Data Preparation

This section explains how to prepare X and y for PanelMMM. It covers the required columns, how panel rows are organised when you use dims, and how Abacus scales channels and the target before fitting.

Input Data Requirements

Use this page together with Panel Data Layout and Scaling and Preprocessing when you prepare a dataset for PanelMMM.

Core contract

For direct Python use, PanelMMM expects:

X as a pandas.DataFrame
y as a pandas.Series named target_column, or a one-dimensional NumPy array of the same length as X

X must contain the date column, all media columns, and any configured control_columns or dims columns. y carries only the target values.

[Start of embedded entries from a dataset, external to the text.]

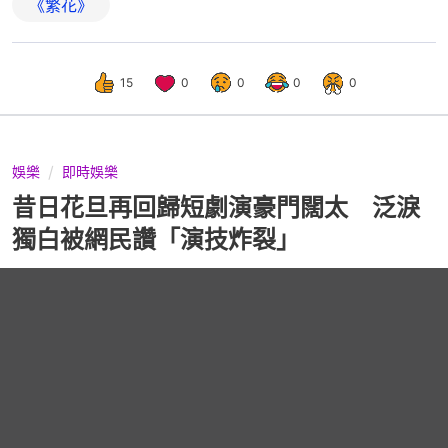
《繁花》
15
0
0
0
0
娛樂
即時娛樂
昔日花旦再回歸短劇演豪門闊太 泛淚
獨白被網民讚「演技炸裂」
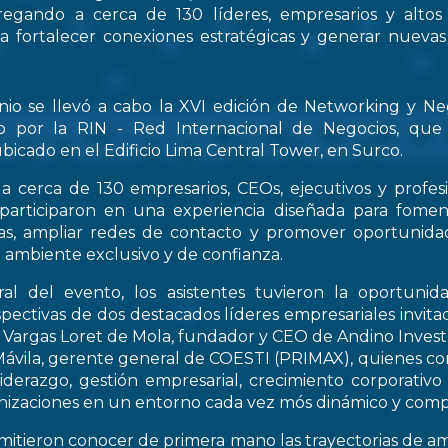
regando a cerca de 130 líderes, empresarios y altos
 a fortalecer conexiones estratégicas y generar nueva
nio se llevó a cabo la XVI edición de Networking y Ne
o por la RIN - Red Internacional de Negocios, que
bicado en el Edificio Lima Central Tower, en Surco.
a cerca de 130 empresarios, CEOs, ejecutivos y profes
 participaron en una experiencia diseñada para fomen
icas, ampliar redes de contacto y promover oportunid
 ambiente exclusivo y de confianza.
al del evento, los asistentes tuvieron la oportunid
spectivas de dos destacados líderes empresariales invitad
s Vargas Loret de Mola, fundador y CEO de Andino Inve
ávila, gerente general de COESTI (PRIMAX), quienes com
liderazgo, gestión empresarial, crecimiento corporativo
nizaciones en un entorno cada vez mós dinámico y compe
rmitieron conocer de primera mano las trayectorias de a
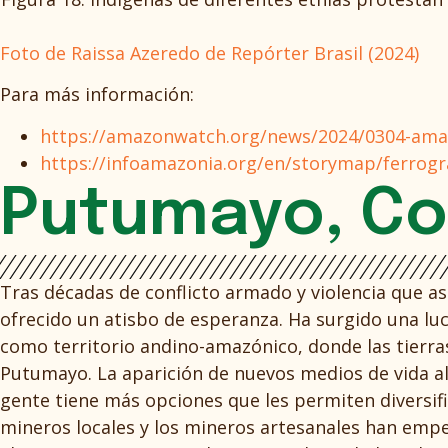
Foto de Raissa Azeredo de Repórter Brasil (2024)
Para más información:
https://amazonwatch.org/news/2024/0304-amaz
https://infoamazonia.org/en/storymap/ferrogra
Putumayo, Co
Tras décadas de conflicto armado y violencia que a
ofrecido un atisbo de esperanza. Ha surgido una luc
como territorio andino-amazónico, donde las tierras
Putumayo. La aparición de nuevos medios de vida alt
gente tiene más opciones que les permiten diversifi
mineros locales y los mineros artesanales han empe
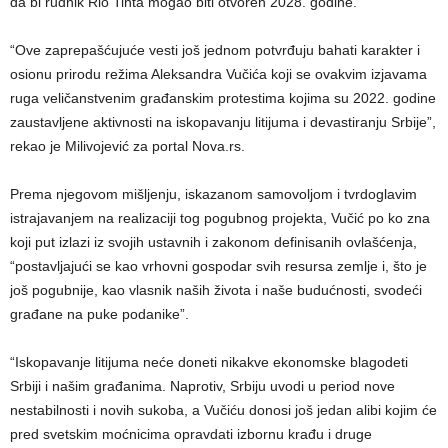
da bi rudnik Rio Tinta mogao biti otvoren 2028. godine.
“Ove zaprepašćujuće vesti još jednom potvrđuju bahati karakter i
osionu prirodu režima Aleksandra Vučića koji se ovakvim izjavama
ruga veličanstvenim građanskim protestima kojima su 2022. godine
zaustavljene aktivnosti na iskopavanju litijuma i devastiranju Srbije”,
rekao je Milivojević za portal Nova.rs.
Prema njegovom mišljenju, iskazanom samovoljom i tvrdoglavim
istrajavanjem na realizaciji tog pogubnog projekta, Vučić po ko zna
koji put izlazi iz svojih ustavnih i zakonom definisanih ovlašćenja,
“postavljajući se kao vrhovni gospodar svih resursa zemlje i, što je
još pogubnije, kao vlasnik naših života i naše budućnosti, svodeći
građane na puke podanike”.
“Iskopavanje litijuma neće doneti nikakve ekonomske blagodeti
Srbiji i našim građanima. Naprotiv, Srbiju uvodi u period nove
nestabilnosti i novih sukoba, a Vučiću donosi još jedan alibi kojim će
pred svetskim moćnicima opravdati izbornu krađu i druge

Role	Where it must be present	Required	Notes
`date_column`	`X`	Yes	Normalise to datetimes or parseable date strings.
`channel_columns`	`X`	Yes	Every listed channel column must exist in `X`.
`target_column`	`y`	Yes	`y.name` should match `target_column`.
`control_columns`	`X`	No	If configured, every listed control column must exist in `X`.
`dims`	`X`	No	One column per configured panel dimension, such as `geo` or `brand`.

`X` and `y`

When you call fit(X, y) or build_model(X, y):

Keep the target out of X.
Keep X and y row-aligned.
If both are pandas objects, keep the same index on both. The shared regression builder checks index equality before fitting.
If you pass y as a NumPy array, its length must match len(X).
For panel models, each date_column + dims combination must appear exactly once. Duplicate rows are rejected.

Abacus uses target_column as the target name throughout the panel reshape. If y is a Series, its name must match target_column.

Date column

date_column is required in X.

Abacus expects calendar dates, not integer date codes. In practice:

Use datetime64[ns] where possible.
Parse string dates with pd.to_datetime(...) before fitting when you use the Python API.
Do not rely on numeric date values such as 0, 1, 2. Pandas can interpret them as offsets from the Unix epoch, which is usually not what you want.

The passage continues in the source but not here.